Using 4 equal-width intervals, show that the trapezoidal rule is the average of the upper and lower sum estimates for the integral from 0 to 2 of x squared, dx .
What does it mean by "upper and lower estimates?"
How do I find these?
Of the left and right sums, one will overestimate and the other will underestimate.
Since the area of a trapezoid (with vertical bases h1 and h2) is (h1+h2)*w
You can see how that is the average of the left-side height and the right-side height for each sub-interval.
I can't believe this is not explained in your text, and in far greater detail, giving illustrations!
To show that the trapezoidal rule is the average of the upper and lower sum estimates, let's first calculate the upper and lower sum estimates for the given integral.
The trapezoidal rule estimates the integral by dividing the interval into multiple sub-intervals and approximating the area under the curve within each sub-interval using trapezoids.
In this case, we are dividing the interval [0, 2] into 4 equal-width intervals. Therefore, the width of each sub-interval is (2 - 0) / 4 = 0.5.
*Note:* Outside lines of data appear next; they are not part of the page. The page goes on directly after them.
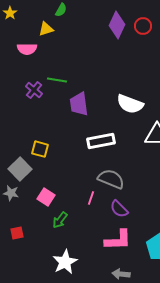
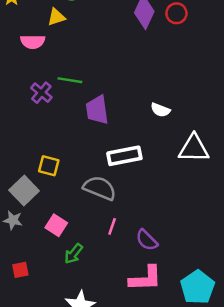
white semicircle: (130, 104) -> (160, 110), size x0.6
gray semicircle: (111, 179) -> (100, 188), moved

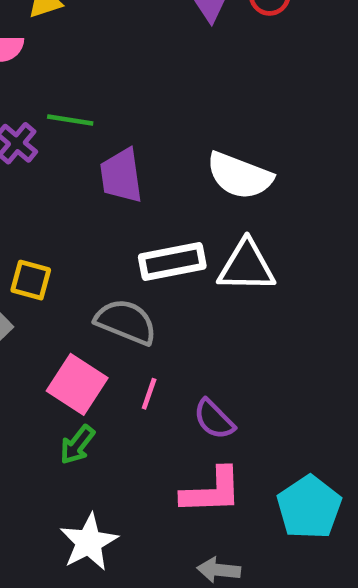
white semicircle: (160, 110) -> (240, 176), size x1.8
white triangle: (194, 148) -> (246, 266), moved
pink square: (56, 225) -> (77, 384), moved, size x1.4

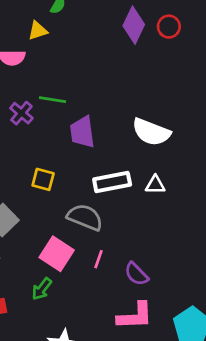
white triangle: (246, 266) -> (155, 185), size x0.6
yellow square: (31, 280) -> (43, 179), moved
green arrow: (77, 445) -> (42, 289), moved

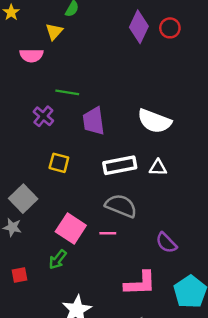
yellow triangle: (38, 31) -> (54, 32), turned -30
purple cross: (21, 113) -> (43, 116), moved
gray semicircle: (85, 217) -> (121, 206), moved
pink line: (99, 259) -> (108, 233), turned 70
purple semicircle: (136, 274) -> (166, 243), moved

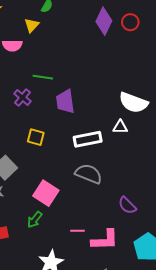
white semicircle: (154, 121) -> (133, 103), moved
white triangle: (158, 168) -> (120, 127), moved
pink line: (108, 233) -> (77, 231), moved

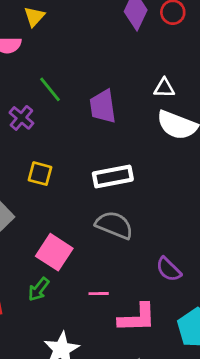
green line: (43, 77) -> (50, 89), turned 42
purple trapezoid: (65, 102) -> (103, 106), moved
white triangle: (120, 127) -> (164, 88), moved
pink line: (77, 231) -> (99, 294), moved

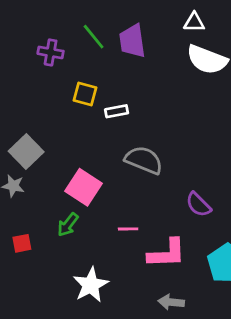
green line: (50, 89) -> (94, 37), moved
purple cross: (21, 118) -> (51, 52), turned -30
yellow square: (40, 174) -> (85, 94), moved
white rectangle: (113, 176) -> (117, 111), moved, size x0.6

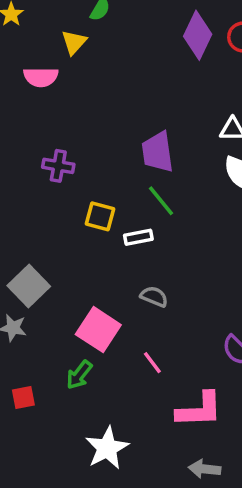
green line: (94, 37) -> (161, 201), moved
gray semicircle: (144, 160) -> (154, 296), moved, size x0.6
pink line: (128, 229) -> (152, 363), moved, turned 54

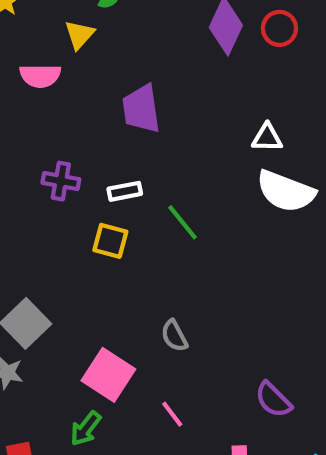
purple trapezoid: (158, 152) -> (141, 109), moved
white rectangle: (138, 237) -> (125, 191), moved
gray semicircle: (154, 296) -> (174, 336), turned -140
Now, let's calculate the upper sum estimate:
1. Find the values of x at the endpoints of each sub-interval:
x₀ = 0
x₁ = 0.5
x₂ = 1
x₃ = 1.5
x₄ = 2
2. Calculate f(x) for each x:
f(x₀) = (x₀)² = 0² = 0
f(x₁) = (x₁)² = 0.5² = 0.25
f(x₂) = (x₂)² = 1² = 1
f(x₃) = (x₃)² = 1.5² = 2.25
f(x₄) = (x₄)² = 2² = 4
3. Calculate the areas of the trapezoids within each sub-interval:
A₁ = (0.5) * (f(x₀) + f(x₁)) = (0.5) * (0 + 0.25) = 0.125
A₂ = (0.5) * (f(x₁) + f(x₂)) = (0.5) * (0.25 + 1) = 0.625
A₃ = (0.5) * (f(x₂) + f(x₃)) = (0.5) * (1 + 2.25) = 1.625
A₄ = (0.5) * (f(x₃) + f(x₄)) = (0.5) * (2.25 + 4) = 3.125
4. Calculate the upper sum estimate:
Upper Sum Estimate = A₁ + A₂ + A₃ + A₄ = 0.125 + 0.625 + 1.625 + 3.125 = 5.5
Next, let's calculate the lower sum estimate:
1. Calculate the areas of the rectangles within each sub-interval:
R₁ = (0.5) * f(x₀) = (0.5) * 0 = 0
R₂ = (0.5) * f(x₁) = (0.5) * 0.25 = 0.125
R₃ = (0.5) * f(x₂) = (0.5) * 1 = 0.5
R₄ = (0.5) * f(x₃) = (0.5) * 2.25 = 1.125
2. Calculate the lower sum estimate:
Lower Sum Estimate = R₁ + R₂ + R₃ + R₄ = 0 + 0.125 + 0.5 + 1.125 = 1.75
Finally, let's calculate the average of the upper and lower sum estimates:
Average = (Upper Sum Estimate + Lower Sum Estimate) / 2
= (5.5 + 1.75) / 2
= 7.25 / 2
= 3.625
Therefore, the trapezoidal rule is the average of the upper and lower sum estimates for the given integral.